-- Material supplied --

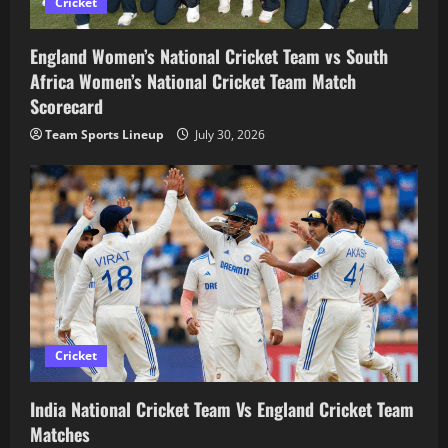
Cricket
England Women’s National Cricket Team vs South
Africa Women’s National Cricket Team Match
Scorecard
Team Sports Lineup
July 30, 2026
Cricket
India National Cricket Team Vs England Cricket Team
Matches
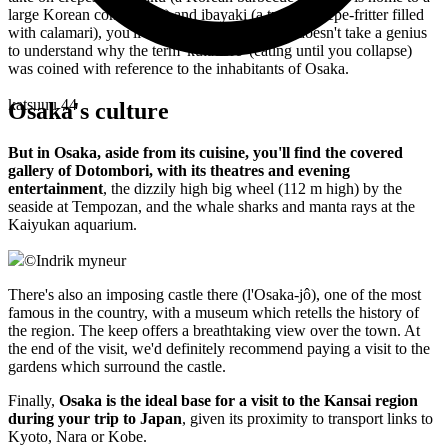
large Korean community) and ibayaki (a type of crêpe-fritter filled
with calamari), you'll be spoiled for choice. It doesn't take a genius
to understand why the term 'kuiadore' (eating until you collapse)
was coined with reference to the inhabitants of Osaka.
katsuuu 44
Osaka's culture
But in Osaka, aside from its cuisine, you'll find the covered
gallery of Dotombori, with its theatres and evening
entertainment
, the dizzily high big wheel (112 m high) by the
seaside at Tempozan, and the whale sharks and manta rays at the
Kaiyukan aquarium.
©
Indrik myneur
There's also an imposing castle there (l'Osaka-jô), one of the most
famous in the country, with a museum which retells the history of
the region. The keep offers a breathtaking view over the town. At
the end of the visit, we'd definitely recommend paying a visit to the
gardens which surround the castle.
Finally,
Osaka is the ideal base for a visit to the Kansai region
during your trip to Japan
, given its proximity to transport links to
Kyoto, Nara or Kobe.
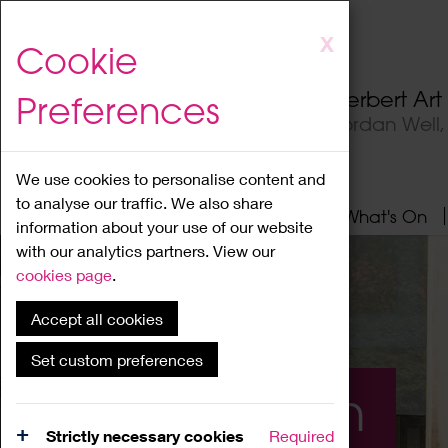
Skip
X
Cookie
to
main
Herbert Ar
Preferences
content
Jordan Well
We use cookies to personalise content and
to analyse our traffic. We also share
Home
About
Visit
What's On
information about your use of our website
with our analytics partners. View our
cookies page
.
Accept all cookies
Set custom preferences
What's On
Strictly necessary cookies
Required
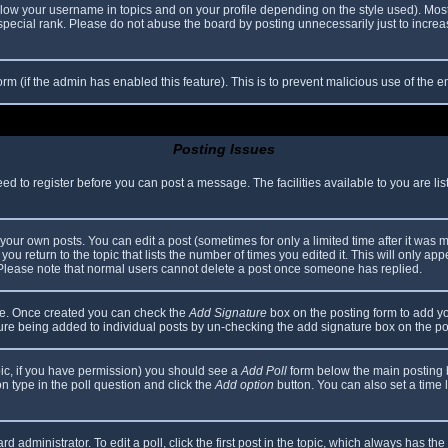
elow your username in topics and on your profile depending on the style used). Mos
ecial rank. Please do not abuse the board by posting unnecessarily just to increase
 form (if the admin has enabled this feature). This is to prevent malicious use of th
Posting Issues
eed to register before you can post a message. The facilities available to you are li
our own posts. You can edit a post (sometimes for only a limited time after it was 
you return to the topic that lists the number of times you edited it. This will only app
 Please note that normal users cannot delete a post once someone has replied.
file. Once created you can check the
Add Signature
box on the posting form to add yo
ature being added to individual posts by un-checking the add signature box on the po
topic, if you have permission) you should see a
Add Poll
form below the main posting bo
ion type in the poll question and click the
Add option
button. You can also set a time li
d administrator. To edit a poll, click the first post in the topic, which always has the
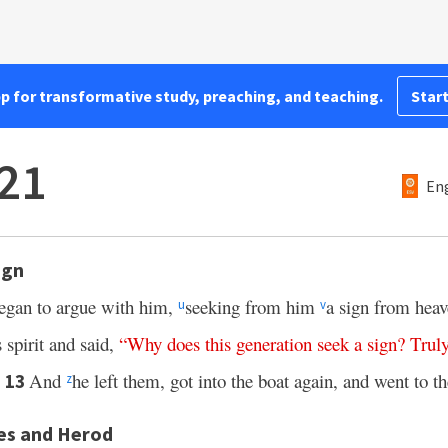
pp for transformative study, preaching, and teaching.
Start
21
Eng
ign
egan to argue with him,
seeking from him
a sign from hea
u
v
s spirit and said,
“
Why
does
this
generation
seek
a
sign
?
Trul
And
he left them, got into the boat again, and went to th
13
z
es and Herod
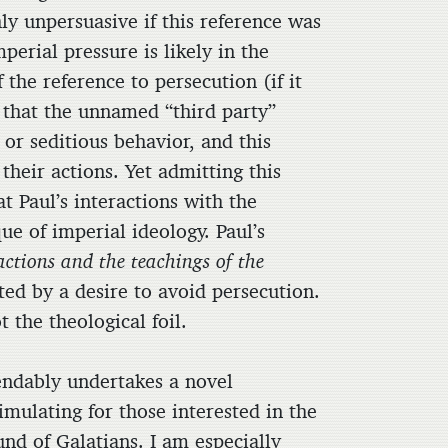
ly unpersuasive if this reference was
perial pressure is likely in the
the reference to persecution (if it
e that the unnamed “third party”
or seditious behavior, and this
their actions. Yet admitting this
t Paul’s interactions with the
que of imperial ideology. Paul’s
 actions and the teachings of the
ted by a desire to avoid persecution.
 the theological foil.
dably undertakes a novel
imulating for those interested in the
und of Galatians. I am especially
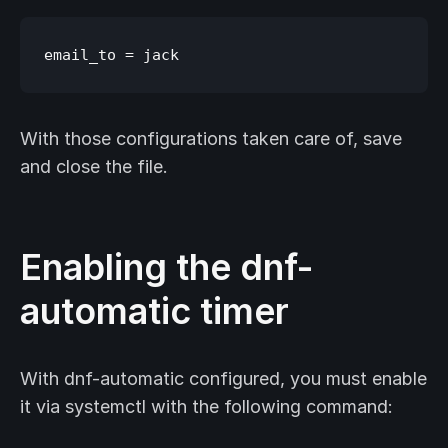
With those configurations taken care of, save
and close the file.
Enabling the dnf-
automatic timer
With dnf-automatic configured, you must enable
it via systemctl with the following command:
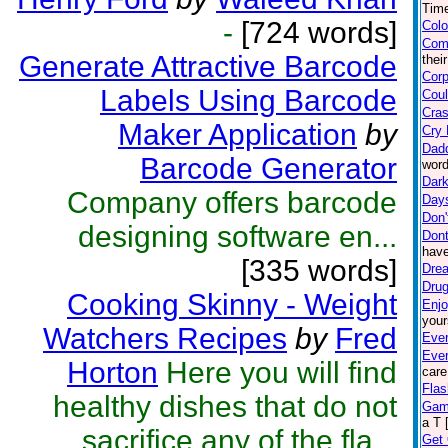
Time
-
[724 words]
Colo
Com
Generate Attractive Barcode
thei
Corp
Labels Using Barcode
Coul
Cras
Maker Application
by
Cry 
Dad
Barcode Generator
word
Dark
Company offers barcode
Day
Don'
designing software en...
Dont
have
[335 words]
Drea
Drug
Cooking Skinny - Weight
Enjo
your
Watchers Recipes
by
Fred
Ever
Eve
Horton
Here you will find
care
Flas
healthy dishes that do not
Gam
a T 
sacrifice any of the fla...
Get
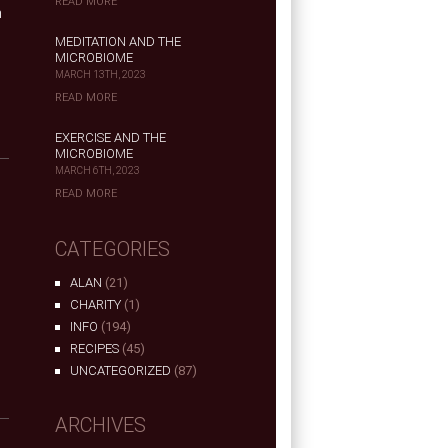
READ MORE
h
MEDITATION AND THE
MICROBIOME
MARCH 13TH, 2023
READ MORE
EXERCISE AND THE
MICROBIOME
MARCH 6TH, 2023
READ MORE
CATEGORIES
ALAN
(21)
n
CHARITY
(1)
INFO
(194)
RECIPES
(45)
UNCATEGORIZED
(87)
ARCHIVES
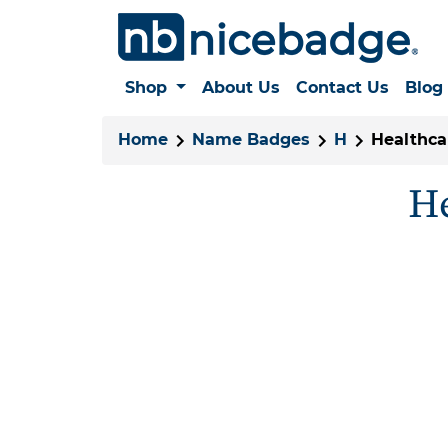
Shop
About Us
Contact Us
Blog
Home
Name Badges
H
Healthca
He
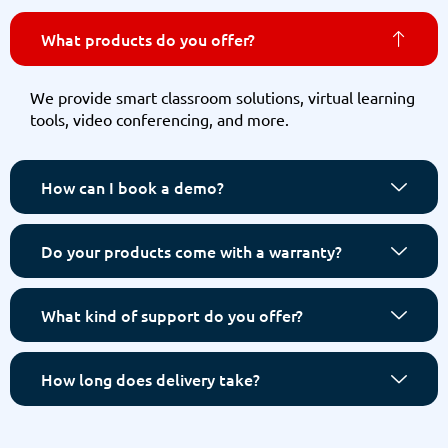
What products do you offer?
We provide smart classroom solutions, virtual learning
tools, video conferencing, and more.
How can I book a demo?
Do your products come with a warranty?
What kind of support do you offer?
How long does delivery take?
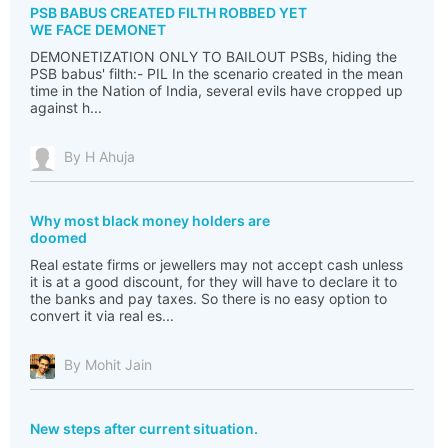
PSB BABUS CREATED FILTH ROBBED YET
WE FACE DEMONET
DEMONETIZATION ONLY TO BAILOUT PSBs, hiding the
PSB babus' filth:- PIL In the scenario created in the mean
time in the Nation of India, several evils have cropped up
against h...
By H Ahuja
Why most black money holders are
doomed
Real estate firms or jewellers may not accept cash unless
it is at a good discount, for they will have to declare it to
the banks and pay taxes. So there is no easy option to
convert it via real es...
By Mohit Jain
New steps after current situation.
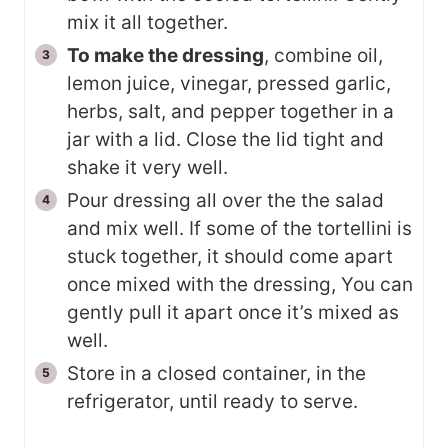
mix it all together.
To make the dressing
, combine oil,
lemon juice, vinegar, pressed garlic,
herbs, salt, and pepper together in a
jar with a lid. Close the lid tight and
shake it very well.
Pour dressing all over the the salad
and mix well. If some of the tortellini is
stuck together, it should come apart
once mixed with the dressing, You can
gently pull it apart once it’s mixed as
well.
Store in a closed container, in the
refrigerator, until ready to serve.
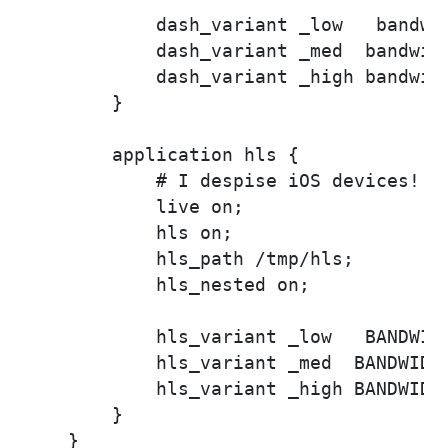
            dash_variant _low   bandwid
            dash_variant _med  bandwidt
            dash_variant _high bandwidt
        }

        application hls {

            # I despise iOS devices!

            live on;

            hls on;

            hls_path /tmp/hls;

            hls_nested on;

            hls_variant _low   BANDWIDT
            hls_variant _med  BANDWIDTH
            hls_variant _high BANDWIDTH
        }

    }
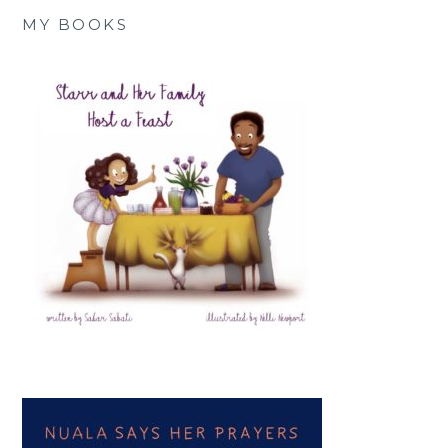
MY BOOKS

-- Task statement --
Word for word, set down each record shown above, omitting the pictures.

-- Solution to this task --
Cricket
England Women’s National Cricket Team vs South
Africa Women’s National Cricket Team Match
Scorecard
Team Sports Lineup
July 30, 2026
Cricket
India National Cricket Team Vs England Cricket Team
Matches
large Korean community) and ibayaki (a type of crêpe-fritter filled
with calamari), you'll be spoiled for choice. It doesn't take a genius
to understand why the term 'kuiadore' (eating until you collapse)
was coined with reference to the inhabitants of Osaka.
katsuuu 44
Osaka's culture
But in Osaka, aside from its cuisine, you'll find the covered
gallery of Dotombori, with its theatres and evening
entertainment
, the dizzily high big wheel (112 m high) by the
seaside at Tempozan, and the whale sharks and manta rays at the
Kaiyukan aquarium.
©
Indrik myneur
There's also an imposing castle there (l'Osaka-jô), one of the most
famous in the country, with a museum which retells the history of
the region. The keep offers a breathtaking view over the town. At
the end of the visit, we'd definitely recommend paying a visit to the
gardens which surround the castle.
Finally,
Osaka is the ideal base for a visit to the Kansai region
during your trip to Japan
, given its proximity to transport links to
Kyoto, Nara or Kobe.
Skip
X
Cookie
to
main
Herbert Ar
Preferences
content
Jordan Well
We use cookies to personalise content and
to analyse our traffic. We also share
Home
About
Visit
What's On
information about your use of our website
with our analytics partners. View our
cookies page
.
Accept all cookies
Set custom preferences
What's On
Strictly necessary cookies
Required
elow your username in topics and on your profile depending on the style used). Mos
ecial rank. Please do not abuse the board by posting unnecessarily just to increase
 form (if the admin has enabled this feature). This is to prevent malicious use of th
Posting Issues
eed to register before you can post a message. The facilities available to you are li
our own posts. You can edit a post (sometimes for only a limited time after it was 
you return to the topic that lists the number of times you edited it. This will only app
 Please note that normal users cannot delete a post once someone has replied.
file. Once created you can check the
Add Signature
box on the posting form to add yo
ature being added to individual posts by un-checking the add signature box on the po
topic, if you have permission) you should see a
Add Poll
form below the main posting bo
ion type in the poll question and click the
Add option
button. You can also set a time li
d administrator. To edit a poll, click the first post in the topic, which always has the
pp for transformative study, preaching, and teaching.
Start
21
Eng
ign
egan to argue with him,
seeking from him
a sign from hea
u
v
s spirit and said,
“
Why
does
this
generation
seek
a
sign
?
Trul
And
he left them, got into the boat again, and went to th
13
z
es and Herod
ly unpersuasive if this reference was
perial pressure is likely in the
the reference to persecution (if it
e that the unnamed “third party”
or seditious behavior, and this
their actions. Yet admitting this
t Paul’s interactions with the
que of imperial ideology. Paul’s
 actions and the teachings of the
ted by a desire to avoid persecution.
 the theological foil.
dably undertakes a novel
imulating for those interested in the
und of Galatians. I am especially
With those configurations taken care of, save
and close the file.
Enabling the dnf-
automatic timer
With dnf-automatic configured, you must enable
it via systemctl with the following command:
Time
-
[724 words]
Colo
Com
Generate Attractive Barcode
thei
Corp
Labels Using Barcode
Coul
Cras
Maker Application
by
Cry 
Dad
Barcode Generator
word
Dark
Company offers barcode
Day
Don'
designing software en...
Dont
have
[335 words]
Drea
Drug
Cooking Skinny - Weight
Enjo
your
Watchers Recipes
by
Fred
Ever
Eve
Horton
Here you will find
care
Flas
healthy dishes that do not
Gam
a T 
sacrifice any of the fla...
Get
READ MORE
h
MEDITATION AND THE
MICROBIOME
MARCH 13TH, 2023
READ MORE
EXERCISE AND THE
MICROBIOME
MARCH 6TH, 2023
READ MORE
CATEGORIES
ALAN
(21)
n
CHARITY
(1)
INFO
(194)
RECIPES
(45)
UNCATEGORIZED
(87)
ARCHIVES
Shop
About Us
Contact Us
Blog
Home
Name Badges
H
Healthca
He
What products do you offer?
We provide smart classroom solutions, virtual learning
tools, video conferencing, and more.
How can I book a demo?
Do your products come with a warranty?
What kind of support do you offer?
How long does delivery take?
PSB BABUS CREATED FILTH ROBBED YET
WE FACE DEMONET
DEMONETIZATION ONLY TO BAILOUT PSBs, hiding the
PSB babus' filth:- PIL In the scenario created in the mean
time in the Nation of India, several evils have cropped up
against h...
By H Ahuja
Why most black money holders are
doomed
Real estate firms or jewellers may not accept cash unless
it is at a good discount, for they will have to declare it to
the banks and pay taxes. So there is no easy option to
convert it via real es...
By Mohit Jain
New steps after current situation.
mix it all together.
To make the dressing
, combine oil,
lemon juice, vinegar, pressed garlic,
herbs, salt, and pepper together in a
jar with a lid. Close the lid tight and
shake it very well.
Pour dressing all over the the salad
and mix well. If some of the tortellini is
stuck together, it should come apart
once mixed with the dressing, You can
gently pull it apart once it’s mixed as
well.
Store in a closed container, in the
refrigerator, until ready to serve.
            dash_variant _low   bandwid
            dash_variant _med  bandwidt
            dash_variant _high bandwidt
        }

        application hls {

            # I despise iOS devices!

            live on;

            hls on;

            hls_path /tmp/hls;

            hls_nested on;

            hls_variant _low   BANDWIDT
            hls_variant _med  BANDWIDTH
            hls_variant _high BANDWIDTH
        }

    }
MY BOOKS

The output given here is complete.